### Exercise description
Reproduce the listing word for word. Skip any image.

### Entries supplied
▽
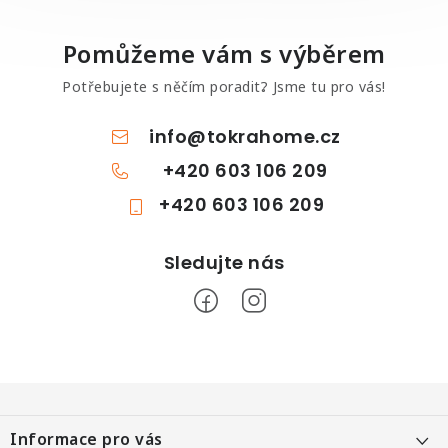
Pomůžeme vám s výběrem
Potřebujete s něčím poradit? Jsme tu pro vás!
info
@
tokrahome.cz
+420 603 106 209
+420 603 106 209
Z
á
Informace pro vás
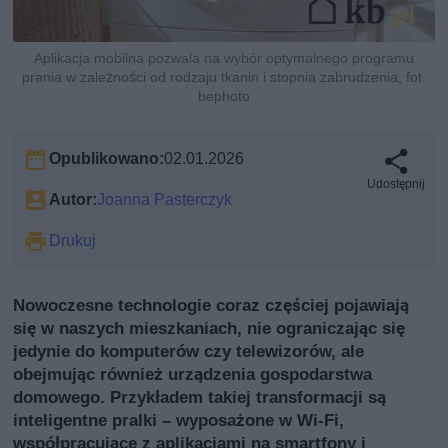
Aplikacja mobilna pozwala na wybór optymalnego programu
prania w zależności od rodzaju tkanin i stopnia zabrudzenia, fot.
bephoto
Opublikowano:
02.01.2026
Udostępnij
Autor:
Joanna Pasterczyk
Drukuj
Nowoczesne technologie coraz częściej pojawiają
się w naszych mieszkaniach, nie ograniczając się
jedynie do komputerów czy telewizorów, ale
obejmując również urządzenia gospodarstwa
domowego. Przykładem takiej transformacji są
inteligentne pralki – wyposażone w Wi-Fi,
współpracujące z aplikacjami na smartfony i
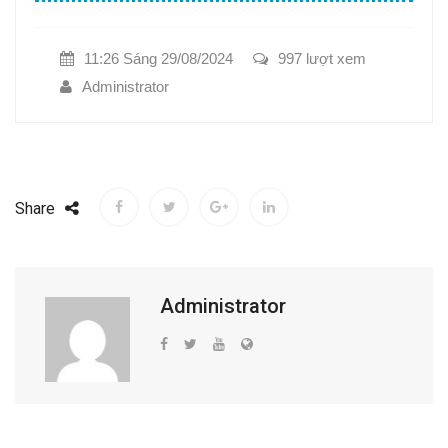
11:26 Sáng 29/08/2024
997 lượt xem
Administrator
Share
Administrator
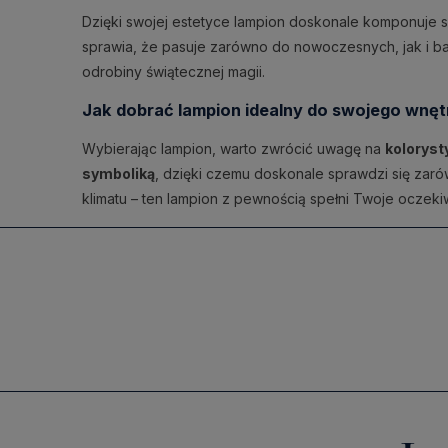
Dzięki swojej estetyce lampion doskonale komponuje 
sprawia, że pasuje zarówno do nowoczesnych, jak i bar
odrobiny świątecznej magii.
Jak dobrać lampion idealny do swojego wnęt
Wybierając lampion, warto zwrócić uwagę na
koloryst
symboliką
, dzięki czemu doskonale sprawdzi się zaró
klimatu – ten lampion z pewnością spełni Twoje oczeki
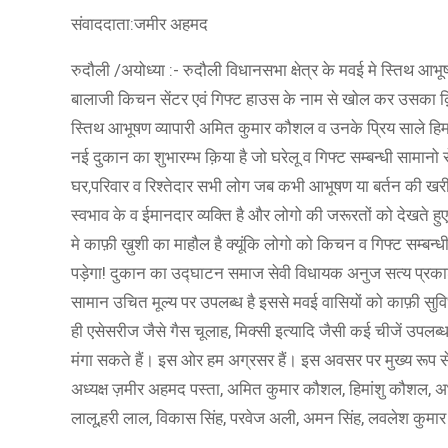
संवाददाता:जमीर अहमद
रुदौली /अयोध्या :- रुदौली विधानसभा क्षेत्र के मवई मे स्तिथ आ
बालाजी किचन सेंटर एवं गिफ्ट हाउस के नाम से खोल कर उसका क़ि
स्तिथ आभूषण व्यापारी अमित कुमार कौशल व उनके प्रिय साले हिमा
नई दुकान का शुभारम्भ क़िया है जो घरेलू व गिफ्ट सम्बन्धी सामानो से
घर,परिवार व रिश्तेदार सभी लोग जब कभी आभूषण या बर्तन की खरीद
स्वभाव के व ईमानदार व्यक्ति है और लोगो की जरूरतों को देखते हु
मे काफ़ी ख़ुशी का माहौल है क्यूंकि लोगो को किचन व गिफ्ट सम्बन
पड़ेगा! दुकान का उद्घाटन समाज सेवी विधायक अनुज सत्य प्रकाश याद
सामान उचित मूल्य पर उपलब्ध है इससे मवई वासियों को काफ़ी सुवि
ही एसेसरीज जैसे गैस चूलाह, मिक्सी इत्यादि जैसी कई चीजें उपलब
मंगा सकते हैं। इस ओर हम अग्रसर हैं। इस अवसर पर मुख्य रूप स
अध्यक्ष ज़मीर अहमद पस्ता, अमित कुमार कौशल, हिमांशु कौशल, अभ
लालू,हरी लाल, विकास सिंह, परवेज अली, अमन सिंह, लवलेश कुमा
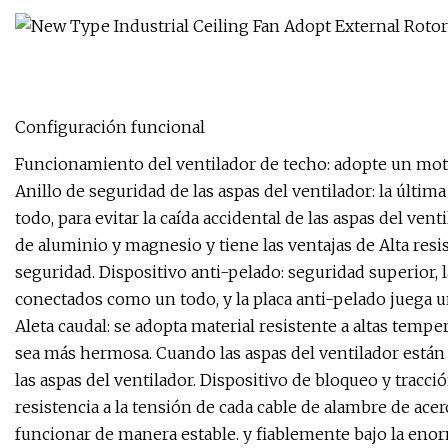
Configuración funcional
Funcionamiento del ventilador de techo: adopte un mot
Anillo de seguridad de las aspas del ventilador: la últim
todo, para evitar la caída accidental de las aspas del ven
de aluminio y magnesio y tiene las ventajas de Alta resist
seguridad. Dispositivo anti-pelado: seguridad superior, l
conectados como un todo, y la placa anti-pelado juega un
Aleta caudal: se adopta material resistente a altas tempe
sea más hermosa. Cuando las aspas del ventilador están 
las aspas del ventilador. Dispositivo de bloqueo y tracció
resistencia a la tensión de cada cable de alambre de ace
funcionar de manera estable. y fiablemente bajo la enor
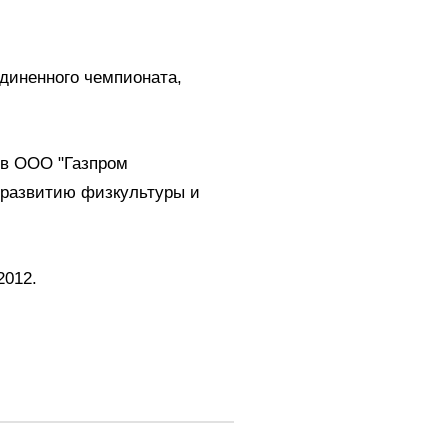
диненного чемпионата,
ов ООО "Газпром
о развитию физкультуры и
2012.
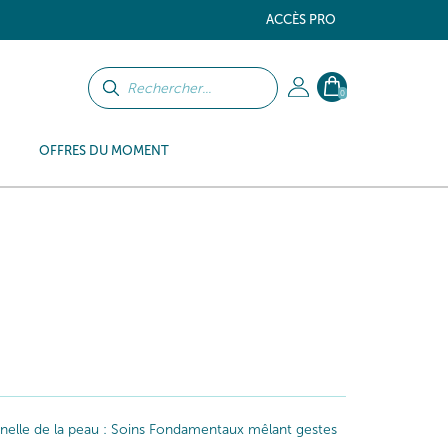
ACCÈS PRO
0
OFFRES DU MOMENT
iginelle de la peau : Soins Fondamentaux mêlant gestes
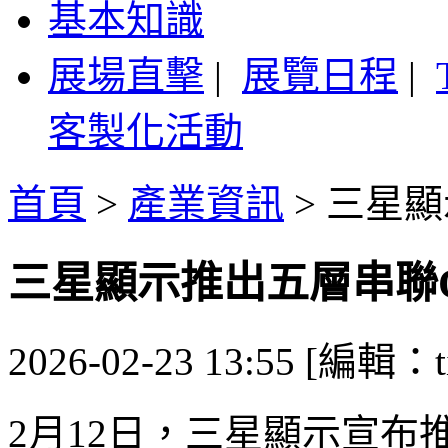
基本知識
展場直擊
|
展覽日程
|
客製化活動
首頁
>
產業資訊
>
三星顯
三星顯示推出五層串聯O
2026-02-23 13:55 [編輯：ti
2月12日，三星顯示宣布推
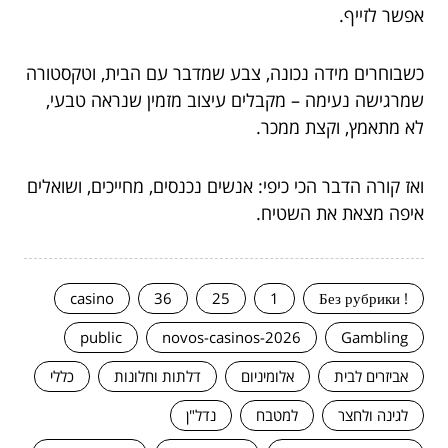
אפשר לזייף.
כשבוחרים מידה נכונה, צבע שמדבר עם הבית, וטקסטורה
שמרגישה נעימה – מקבלים עיצוב מזמין שנראה טבעי,
לא מתאמץ, וקצת ממכר.
ואז קורה הדבר הכי כיפי: אנשים נכנסים, מחייכים, ושואלים
איפה מצאת את השטיח.
casino
36
25
1
! Без рубрики
public
novos-casinos-2026
Gambling
אביזרים לבית
אלומיניום
דלתות וחלונות
כללי
לגינה ולחצר
למטבח
נדל"ן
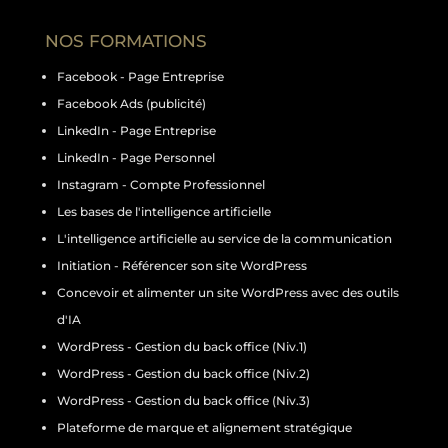
NOS FORMATIONS
Facebook - Page Entreprise
Facebook Ads (publicité)
LinkedIn - Page Entreprise
LinkedIn - Page Personnel
Instagram - Compte Professionnel
Les bases de l'intelligence artificielle
L'intelligence artificielle au service de la communication
Initiation - Référencer son site WordPress
Concevoir et alimenter un site WordPress avec des outils
d'IA
WordPress - Gestion du back office (Niv.1)
WordPress - Gestion du back office (Niv.2)
WordPress - Gestion du back office (Niv.3)
Plateforme de marque et alignement stratégique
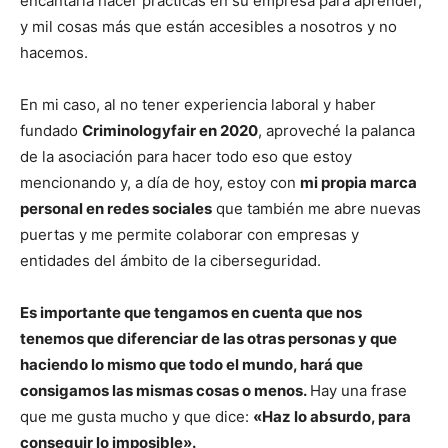
encantaría hacer prácticas en su empresa para aprender,
y mil cosas más que están accesibles a nosotros y no
hacemos.
En mi caso, al no tener experiencia laboral y haber
fundado
Criminologyfair en 2020
, aproveché la palanca
de la asociación para hacer todo eso que estoy
mencionando y, a día de hoy, estoy con
mi propia marca
personal en redes sociales
que también me abre nuevas
puertas y me permite colaborar con empresas y
entidades del ámbito de la ciberseguridad.
Es importante que tengamos en cuenta que nos
tenemos que diferenciar de las otras personas y que
haciendo lo mismo que todo el mundo, hará que
consigamos las mismas cosas o menos.
Hay una frase
que me gusta mucho y que dice:
«Haz lo absurdo, para
conseguir lo imposible».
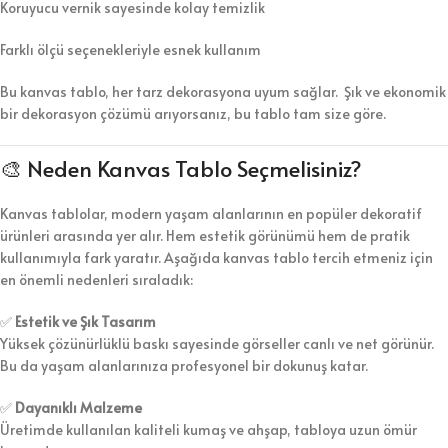
Koruyucu vernik sayesinde kolay temizlik
Farklı ölçü seçenekleriyle esnek kullanım
Bu kanvas tablo, her tarz dekorasyona uyum sağlar. Şık ve ekonomik
bir dekorasyon çözümü arıyorsanız, bu tablo tam size göre.
🎨 Neden Kanvas Tablo Seçmelisiniz?
Kanvas tablolar, modern yaşam alanlarının en popüler dekoratif
ürünleri arasında yer alır. Hem estetik görünümü hem de pratik
kullanımıyla fark yaratır. Aşağıda kanvas tablo tercih etmeniz için
en önemli nedenleri sıraladık:
✅
Estetik ve Şık Tasarım
Yüksek çözünürlüklü baskı sayesinde görseller canlı ve net görünür.
Bu da yaşam alanlarınıza profesyonel bir dokunuş katar.
✅
Dayanıklı Malzeme
Üretimde kullanılan kaliteli kumaş ve ahşap, tabloya uzun ömür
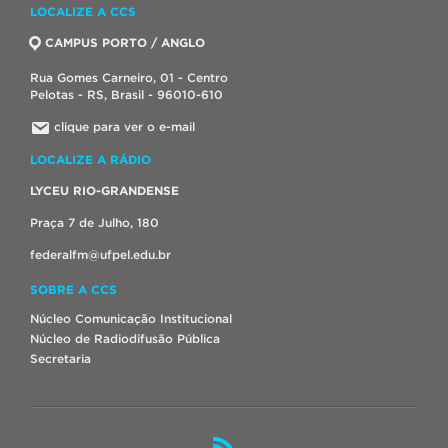
LOCALIZE A CCS
CAMPUS PORTO / ANGLO
Rua Gomes Carneiro, 01 - Centro
Pelotas - RS, Brasil - 96010-610
clique para ver o e-mail
LOCALIZE A RÁDIO
LYCEU RIO-GRANDENSE
Praça 7 de Julho, 180
federalfm@ufpel.edu.br
SOBRE A CCS
Núcleo Comunicação Institucional
Núcleo de Radiodifusão Pública
Secretaria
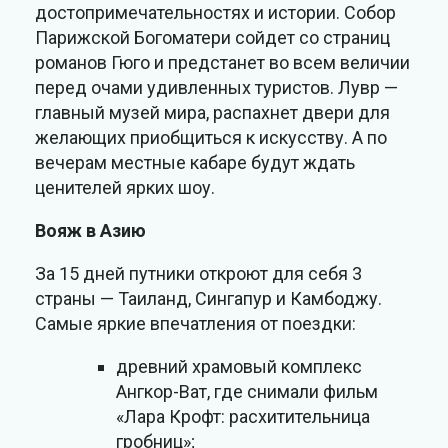
достопримечательностях и истории. Собор
Парижской Богоматери сойдет со страниц
романов Гюго и предстанет во всем величии
перед очами удивленных туристов. Лувр —
главный музей мира, распахнет двери для
желающих приобщиться к искусству. А по
вечерам местные кабаре будут ждать
ценителей ярких шоу.
Вояж в Азию
За 15 дней путники откроют для себя 3
страны — Таиланд, Сингапур и Камбоджу.
Самые яркие впечатления от поездки:
древний храмовый комплекс
Ангкор-Ват, где снимали фильм
«Лара Крофт: расхитительница
гробниц»;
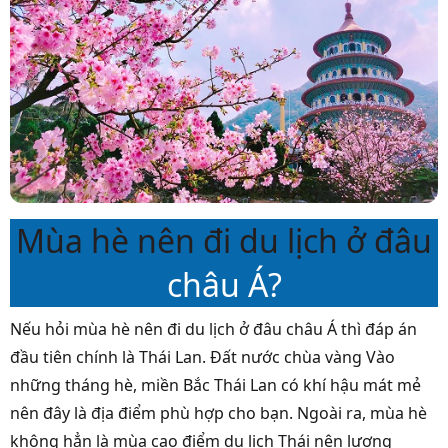
Mùa hè nên đi du lịch ở đâu
châu Á?
Nếu hỏi mùa hè nên đi du lịch ở đâu châu Á thì đáp án
đầu tiên chính là Thái Lan. Đất nước chùa vàng Vào
những tháng hè, miền Bắc Thái Lan có khí hậu mát mẻ
nên đây là địa điểm phù hợp cho bạn. Ngoài ra, mùa hè
không hẳn là mùa cao điểm du lịch Thái nên lượng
△
### Exercise solution
Pomůžeme vám s výběrem
Potřebujete s něčím poradit? Jsme tu pro vás!
info
@
tokrahome.cz
+420 603 106 209
+420 603 106 209
Z
á
Informace pro vás
Aplikacja mobilna pozwala na wybór optymalnego programu
prania w zależności od rodzaju tkanin i stopnia zabrudzenia, fot.
bephoto
Opublikowano:
02.01.2026
Udostępnij
Autor:
Joanna Pasterczyk
Drukuj
Nowoczesne technologie coraz częściej pojawiają
się w naszych mieszkaniach, nie ograniczając się
jedynie do komputerów czy telewizorów, ale
obejmując również urządzenia gospodarstwa
domowego. Przykładem takiej transformacji są
inteligentne pralki – wyposażone w Wi-Fi,
współpracujące z aplikacjami na smartfony i
11:26 Sáng 29/08/2024
997 lượt xem
Administrator
Share
Administrator
Dzięki swojej estetyce lampion doskonale komponuje 
sprawia, że pasuje zarówno do nowoczesnych, jak i bar
odrobiny świątecznej magii.
Jak dobrać lampion idealny do swojego wnęt
Wybierając lampion, warto zwrócić uwagę na
koloryst
symboliką
, dzięki czemu doskonale sprawdzi się zaró
klimatu – ten lampion z pewnością spełni Twoje oczeki
संवाददाता:जमीर अहमद
रुदौली /अयोध्या :- रुदौली विधानसभा क्षेत्र के मवई मे स्तिथ आ
बालाजी किचन सेंटर एवं गिफ्ट हाउस के नाम से खोल कर उसका क़ि
स्तिथ आभूषण व्यापारी अमित कुमार कौशल व उनके प्रिय साले हिमा
नई दुकान का शुभारम्भ क़िया है जो घरेलू व गिफ्ट सम्बन्धी सामानो से
घर,परिवार व रिश्तेदार सभी लोग जब कभी आभूषण या बर्तन की खरीद
स्वभाव के व ईमानदार व्यक्ति है और लोगो की जरूरतों को देखते हु
मे काफ़ी ख़ुशी का माहौल है क्यूंकि लोगो को किचन व गिफ्ट सम्बन
पड़ेगा! दुकान का उद्घाटन समाज सेवी विधायक अनुज सत्य प्रकाश याद
सामान उचित मूल्य पर उपलब्ध है इससे मवई वासियों को काफ़ी सुवि
ही एसेसरीज जैसे गैस चूलाह, मिक्सी इत्यादि जैसी कई चीजें उपलब
मंगा सकते हैं। इस ओर हम अग्रसर हैं। इस अवसर पर मुख्य रूप स
अध्यक्ष ज़मीर अहमद पस्ता, अमित कुमार कौशल, हिमांशु कौशल, अभ
लालू,हरी लाल, विकास सिंह, परवेज अली, अमन सिंह, लवलेश कुमा
Configuración funcional
Funcionamiento del ventilador de techo: adopte un mot
Anillo de seguridad de las aspas del ventilador: la últim
todo, para evitar la caída accidental de las aspas del ven
de aluminio y magnesio y tiene las ventajas de Alta resist
seguridad. Dispositivo anti-pelado: seguridad superior, l
conectados como un todo, y la placa anti-pelado juega un
Aleta caudal: se adopta material resistente a altas tempe
sea más hermosa. Cuando las aspas del ventilador están 
las aspas del ventilador. Dispositivo de bloqueo y tracció
resistencia a la tensión de cada cable de alambre de ace
funcionar de manera estable. y fiablemente bajo la enor
диненного чемпионата,
ов ООО "Газпром
о развитию физкультуры и
2012.
ACCÈS PRO
0
OFFRES DU MOMENT
iginelle de la peau : Soins Fondamentaux mêlant gestes
基本知識
展場直擊
|
展覽日程
|
客製化活動
首頁
>
產業資訊
>
三星顯
三星顯示推出五層串聯O
2026-02-23 13:55 [編輯：ti
2月12日，三星顯示宣布推
אפשר לזייף.
כשבוחרים מידה נכונה, צבע שמדבר עם הבית, וטקסטורה
שמרגישה נעימה – מקבלים עיצוב מזמין שנראה טבעי,
לא מתאמץ, וקצת ממכר.
ואז קורה הדבר הכי כיפי: אנשים נכנסים, מחייכים, ושואלים
איפה מצאת את השטיח.
casino
36
25
1
! Без рубрики
public
novos-casinos-2026
Gambling
אביזרים לבית
אלומיניום
דלתות וחלונות
כללי
לגינה ולחצר
למטבח
נדל"ן
NOS FORMATIONS
Facebook - Page Entreprise
Facebook Ads (publicité)
LinkedIn - Page Entreprise
LinkedIn - Page Personnel
Instagram - Compte Professionnel
Les bases de l'intelligence artificielle
L'intelligence artificielle au service de la communication
Initiation - Référencer son site WordPress
Concevoir et alimenter un site WordPress avec des outils
d'IA
WordPress - Gestion du back office (Niv.1)
WordPress - Gestion du back office (Niv.2)
WordPress - Gestion du back office (Niv.3)
Plateforme de marque et alignement stratégique
encantaría hacer prácticas en su empresa para aprender,
y mil cosas más que están accesibles a nosotros y no
hacemos.
En mi caso, al no tener experiencia laboral y haber
fundado
Criminologyfair en 2020
, aproveché la palanca
de la asociación para hacer todo eso que estoy
mencionando y, a día de hoy, estoy con
mi propia marca
personal en redes sociales
que también me abre nuevas
puertas y me permite colaborar con empresas y
entidades del ámbito de la ciberseguridad.
Es importante que tengamos en cuenta que nos
tenemos que diferenciar de las otras personas y que
haciendo lo mismo que todo el mundo, hará que
consigamos las mismas cosas o menos.
Hay una frase
que me gusta mucho y que dice:
«Haz lo absurdo, para
conseguir lo imposible».
Koruyucu vernik sayesinde kolay temizlik
Farklı ölçü seçenekleriyle esnek kullanım
Bu kanvas tablo, her tarz dekorasyona uyum sağlar. Şık ve ekonomik
bir dekorasyon çözümü arıyorsanız, bu tablo tam size göre.
🎨 Neden Kanvas Tablo Seçmelisiniz?
Kanvas tablolar, modern yaşam alanlarının en popüler dekoratif
ürünleri arasında yer alır. Hem estetik görünümü hem de pratik
kullanımıyla fark yaratır. Aşağıda kanvas tablo tercih etmeniz için
en önemli nedenleri sıraladık:
✅
Estetik ve Şık Tasarım
Yüksek çözünürlüklü baskı sayesinde görseller canlı ve net görünür.
Bu da yaşam alanlarınıza profesyonel bir dokunuş katar.
✅
Dayanıklı Malzeme
Üretimde kullanılan kaliteli kumaş ve ahşap, tabloya uzun ömür
LOCALIZE A CCS
CAMPUS PORTO / ANGLO
Rua Gomes Carneiro, 01 - Centro
Pelotas - RS, Brasil - 96010-610
clique para ver o e-mail
LOCALIZE A RÁDIO
LYCEU RIO-GRANDENSE
Praça 7 de Julho, 180
federalfm@ufpel.edu.br
SOBRE A CCS
Núcleo Comunicação Institucional
Núcleo de Radiodifusão Pública
Secretaria
достопримечательностях и истории. Собор
Парижской Богоматери сойдет со страниц
романов Гюго и предстанет во всем величии
перед очами удивленных туристов. Лувр —
главный музей мира, распахнет двери для
желающих приобщиться к искусству. А по
вечерам местные кабаре будут ждать
ценителей ярких шоу.
Вояж в Азию
За 15 дней путники откроют для себя 3
страны — Таиланд, Сингапур и Камбоджу.
Самые яркие впечатления от поездки:
древний храмовый комплекс
Ангкор-Ват, где снимали фильм
«Лара Крофт: расхитительница
гробниц»;
Mùa hè nên đi du lịch ở đâu
châu Á?
Nếu hỏi mùa hè nên đi du lịch ở đâu châu Á thì đáp án
đầu tiên chính là Thái Lan. Đất nước chùa vàng Vào
những tháng hè, miền Bắc Thái Lan có khí hậu mát mẻ
nên đây là địa điểm phù hợp cho bạn. Ngoài ra, mùa hè
không hẳn là mùa cao điểm du lịch Thái nên lượng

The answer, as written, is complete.